Nous utilisons également des technologies de santé numériques dans l’essai OPTIMAL sur l’AVC que nous menons actuellement. Il s’agit d’un essai de contrôle de la pression artérielle pour les patients victimes d’un AVC. En raison de la pandémie, les patients ne pouvaient pas se rendre à l’hôpital pour faire relever leur pression artérielle. Ainsi, certains de nos patients utilisent des appareils à domicile pour prendre des mesures et les saisir dans une application. Nous pouvons étudier les données et évaluer le patient lors d’une téléconsultation médicale par vidéo. Là encore, il s’agit d’une solution pratique et efficace.
Détection d’un risque accru d’AVC

Le rôle des dispositifs portables dans la prise en charge de l’AVC doit encore être établi, mais est tout à fait possible. L’étude Apple Heart menée dernièrement a examiné si les données recueillies par une Apple Watch pouvaient être utilisées pour détecter des arythmies auriculaires pouvant indiquer une fibrillation auriculaire (FA) et un risque accru d’AVC. Les personnes dont les données évoquaient une arythmie ont reçu un patch de surveillance par ECG portable.

L’étude a examiné les données de plus de 400 000 participants. Il y avait un faible taux de détection de FA (confirmée par ECG ; 0,04 %) et de faibles valeurs prédictives positives et négatives, mais il y a une promesse réelle ici dans l’utilisation de technologies largement disponibles comme celle-ci pour aider à améliorer la prévention de l’AVC (5).

Développements futurs : intelligence artificielle ?

Que réservent les années à venir en termes de technologies numériques dans la prise en charge de l’AVC ? Pour être honnête, je pense que les possibilités sont illimitées. L’adoption de nouvelles technologies, dont les applications et les appareils d’assistance dans la pratique, évolue rapidement dans l’environnement actuel, en partie par nécessité en raison de la pandémie.

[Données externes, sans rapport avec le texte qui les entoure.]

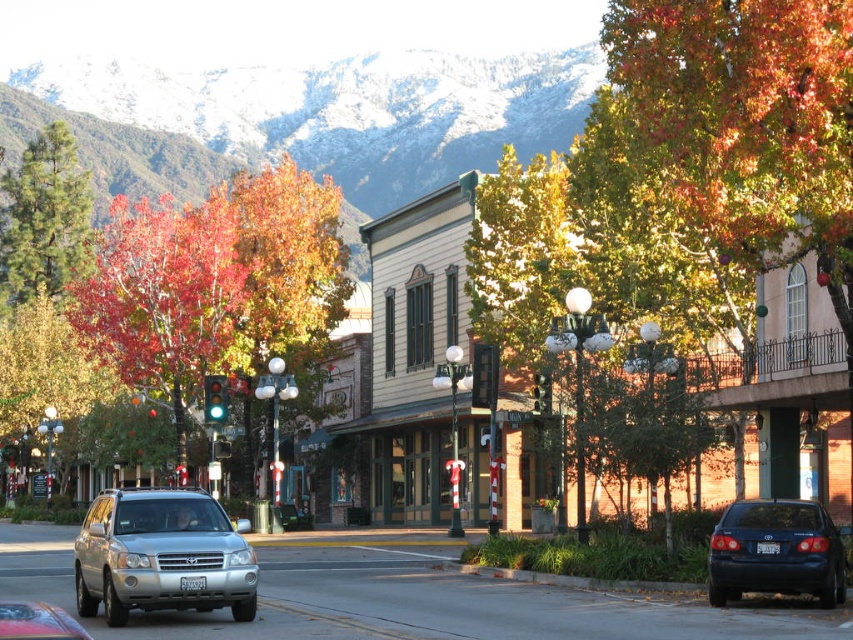 You are a photographer planning to capture the entire snowy mountain at upper center and vivid red leaves at center in one frame. Given that your camera can only fit objects with a combined width of 10 meters, will both fit together?

The snowy mountain at upper center is wider than the vivid red leaves at center. However, since the exact widths aren

You are a photographer standing on the street and want to capture a photo that includes both the snowy mountain at upper center and the metallic silver suv at center. Based on their sizes in the image, which object will appear larger in the photo?

The snowy mountain at upper center is taller than the metallic silver suv at center, so it will appear larger in the photo.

Je pense que les étapes majeures suivantes concerneront l’utilisation de l’intelligence artificielle (IA) pour aider au diagnostic et à la prise en charge des patients victimes d’un AVC aigu. Nous utilisons déjà une forme d’IA pour évaluer la pénombre ischémique en phase aiguë afin de calculer la quantité de tissus du cerveau récupérables à ce moment-là, mais les informations obtenues sont brutes et ce sont les investigateurs qui déterminent la marche à suivre. Dans un avenir relativement proche, nous pourrons proposer une prise de décision plus personnalisée, car les chercheurs développent des moyens d’identifier le meilleur traitement pour chaque patient. Plusieurs groupes dans le monde s’y intéressent, et il sera très intéressant de découvrir les résultats.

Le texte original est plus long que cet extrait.